«Non drammatizziamo. Se si guarda il lungo periodo, piuttosto che soffermarsi sul dato mensile, si vede come il bicchiere in realtà sia mezzo pieno. Da gennaio a giugno, rispetto al primo semestre 2015, si registra un +0,8%. Ecco perché non si può assolutamente dire che la ripresa italiana si sia fermata».
Alberto Quadrio Curzio è convinto che la seppur lenta risalita dell’economia nazionale non abbia subito una brusca frenata alla luce dell’inatteso calo di giugno della produzione industriale. «Inoltre va tenuto presente – sottolinea l’economista – che questa performance negativa è arrivata in un momento particolarmente complicato, con il referendum sulla Brexit e le turbolenze dei mercati finanziari legate alle questioni bancarie».
Professore, su cosa si basa il suo ottimismo?A mio avviso le due variabili economiche principali per vedere se la crescita di un Paese è ripartita davvero sono gli investimenti e l’occupazione. Sul primo indicatore l’aumento del 3,5% dei beni strumentali (come i macchinari) nel primo semestre dell’anno è un segnale incoraggiante, in quanto segnala un risveglio di quella capacità produttiva che è stata colpita duramente negli anni della crisi. Poi i dati sul mercato del lavoro indicano una crescita progressiva di occupati che può avere effetti benefici sulla fiducia e sui consumi.
Non si rischia di rivedere al ribasso la stima di crescita dell’1,2% per il 2016 contenuta nel Def di aprile?C’è chi ipotizza un +0,7% o al massimo +0,8% a fine anno. Io invece mi aspetto un Pil attorno all’1%, se non leggermente più alto. E nel medio termine non credo che la crescita italiana subirà forti contraccolpi dalla Brexit, al contrario della Germania.
Non vede nubi all’orizzonte?Più del rallentamento di giugno della produzione industriale mi preoccupa questa forte turbolenza in Borsa per i titoli delle banche e senza una ragione specifica, visto il verdetto positivo degli stress test dell’Eba. Altro fattore di potenziale instabilità è una
governance dell’Unione europea che rimane piuttosto ballerina.
Non si rischiano ripercussioni sui conti?Nelle recenti previsioni del Fondo monetario internazionale si indicava un deficit del 2,4%, sostanzialmente in linea con le stime del Tesoro. In aggiunta credo ci siano margini per ottenere flessibilità dall’Europa vista la notevole saggezza mostrata dalla Commissione Ue nei casi dei deficit di Spagna e Portogallo.

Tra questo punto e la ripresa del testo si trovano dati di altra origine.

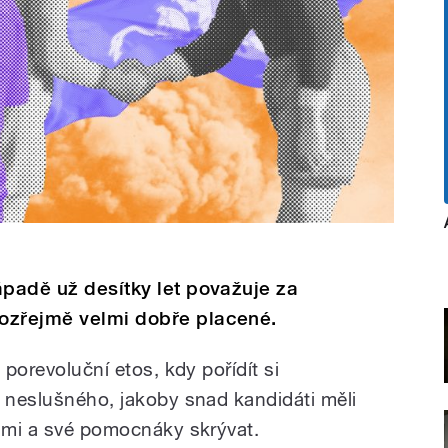
ápadě už desítky let považuje za
ozřejmě velmi dobře placené.
 porevoluční etos, kdy pořídít si
o neslušného, jakoby snad kandidáti měli
sami a své pomocnáky skrývat.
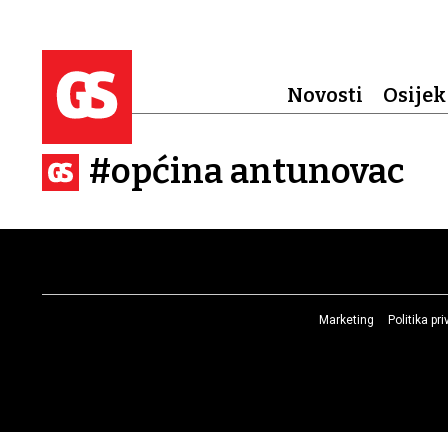
Novosti
Osijek
#općina antunovac
Marketing
Politika pr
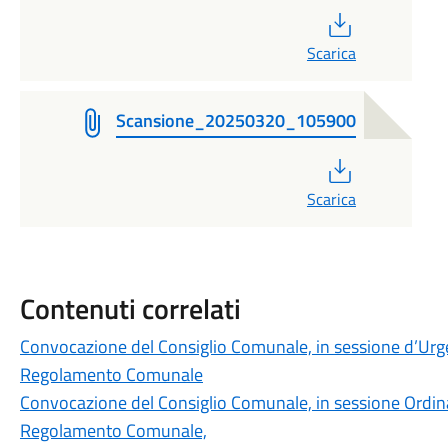
PDF
Scarica
Scansione_20250320_105900
PDF
Scarica
Contenuti correlati
Convocazione del Consiglio Comunale, in sessione d’Urge
Regolamento Comunale
Convocazione del Consiglio Comunale, in sessione Ordinar
Regolamento Comunale,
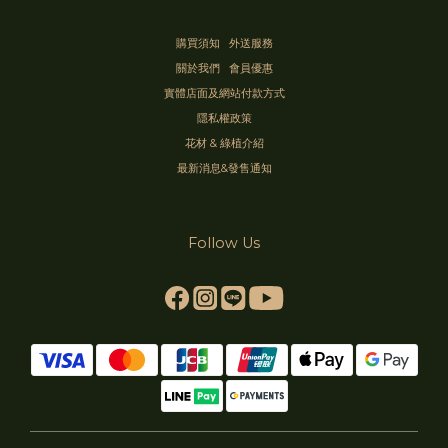
購買須知
外送服務
關於我們
會員優惠
實體店面及網站付款方式
隱私權政策
花材 & 綠植介紹
最新消息&發售通知
Follow Us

Che sia all’1% o allo 0,7%, la crescita italiana resterebbe comunque piuttosto debole. Quali interventi servirebbero per renderla più tonica?La direzione che vuole intraprendere il governo mi sembra quella giusta. Con il progetto Industria 4.0, la cui presentazione in programma ieri è slittata a dopo l’estate, dovrebbe realizzarsi un intervento per apportare un ammodernamento innovativo all’apparato industriale nazionale. Del resto, servono investimenti sulla banda larga e la robotizzazione, sulla scia della politica che la Germania ha già iniziato con discreto successo da alcuni anni.